About this Site
Purpose. This site is a controlled teaching environment used in the VU23222 unit at Charles Darwin University (CDU). The exercise is designed to help students learn how insecure client-side controls and poorly implemented access checks can lead to privilege escalation and data disclosure. The lab is intentionally insecure — it is safe to test only within this environment.
Copyright & Use Restrictions
© 2026 Stan Gritsienko. This site and its content are the intellectual property of the instructor and are provided solely for the academic use of CDU students enrolled in VU23222. Use, copying, distribution, or testing of this site is permitted only by enrolled CDU students and staff for course activities. Any other use is prohibited without express written permission.
Rules & Legal / Ethical Notice
- This environment is provided for authorised teaching and assessment only. Do not attempt to apply any techniques learned here on systems you do not own or have explicit permission to test.

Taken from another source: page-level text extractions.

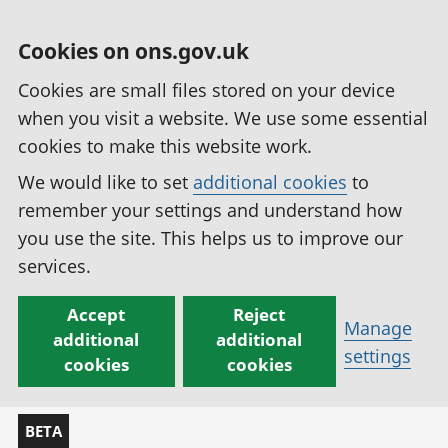
Cookies on ons.gov.uk
Cookies are small files stored on your device
when you visit a website. We use some essential
cookies to make this website work.
We would like to set
additional cookies
to
remember your settings and understand how
you use the site. This helps us to improve our
services.
Accept
Reject
Manage
additional
additional
settings
cookies
cookies
BETA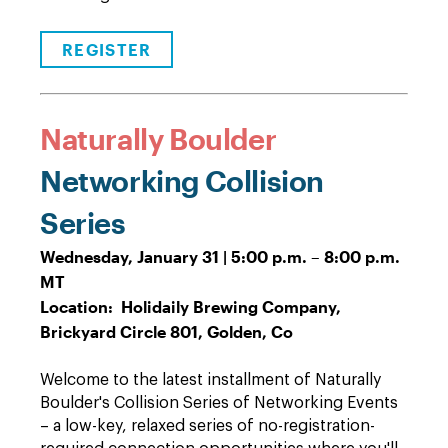
REGISTER
Naturally Boulder
Networking Collision
Series
Wednesday, January 31 | 5:00 p.m. – 8:00 p.m.
MT
Location: Holidaily Brewing Company,
Brickyard Circle 801, Golden, Co
Welcome to the latest installment of Naturally
Boulder's Collision Series of Networking Events
– a low-key, relaxed series of no-registration-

- Use fake emails and passwords for registration. Do not use real or personal credentials anywhere in this lab.
- All activities must be performed in accordance with CDU policies and your course code of conduct. Misuse may result in disciplinary action.

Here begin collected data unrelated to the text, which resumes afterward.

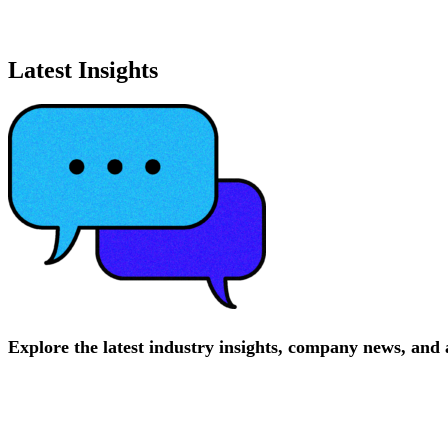
Latest Insights
Explore
the
latest
industry
insights,
company
news,
and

Exercise Overview (what to do)
The exercise focuses on two common web security issues: (1) trusting client-side data for authorization and (2) Insecure Direct Object References (IDOR). The required deliverable is a screenshot showing your account (or the admin view) as described in the assessment instructions.
High-level steps
- Register on this site using a fake email and password (follow the registration form).

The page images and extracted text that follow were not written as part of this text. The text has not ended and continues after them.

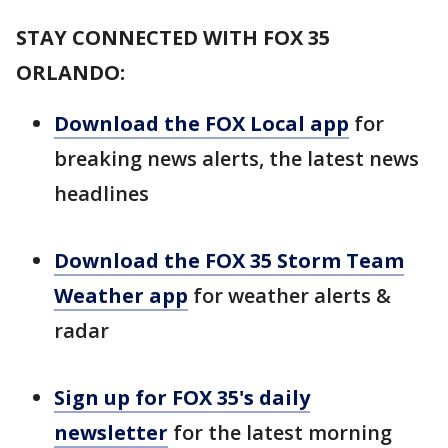
STAY CONNECTED WITH FOX 35
ORLANDO:
Download the FOX Local app
for
breaking news alerts, the latest news
headlines
Download the FOX 35 Storm Team
Weather app
for weather alerts &
radar
Sign up for FOX 35's daily
newsletter
for the latest morning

- Observe the login flow using an interception/proxy tool configured in your browser (this lab uses Kali + an intercepting proxy as the teaching platform). Examine the HTTP request sent by the browser: note the request method, the parameter names that carry credentials, and any cookies the server sets.
- Investigate how the server uses client-side values for authorization. In this lab you will see that a client-side cookie (an authorization flag) can be changed to alter the server’s response.
- Experiment (within the lab only): using the interception proxy you may modify client-side values to observe server behaviour. The assessment expects you to demonstrate that changing the authorization flag exposes the admin view that lists registered users.
- IDOR investigation. There is additionally an IDOR weakness in the site: by adjusting a numeric identifier in a URL or parameter you can access other users’ records. Explore this only against this lab instance and within the assessment scope.
- Evidence. Capture the required screenshot(s) as stated in the assessment brief - for example, a screenshot of the admin panel showing your user record - and submit them according to the assessment instructions.
Learning objectives
- Understand why authorisation must be enforced server-side and never rely on client-controlled values.
- Recognise common weaknesses such as trusting authorization cookies and IDORs.
- Practice safe, legal testing using an isolated lab environment and proper evidence capture.
Support & Contact
If you encounter problems with the lab environment (site errors, database reset required, or missing accounts), contact the instructor: stan.gritsienko@vdu.edu.au. Do not attempt to fix server-side issues by probing beyond the lab scope - report them so the instructor can reset the environment.
By using this lab you confirm you will respect the allowed use and legal/ethical restrictions set out above.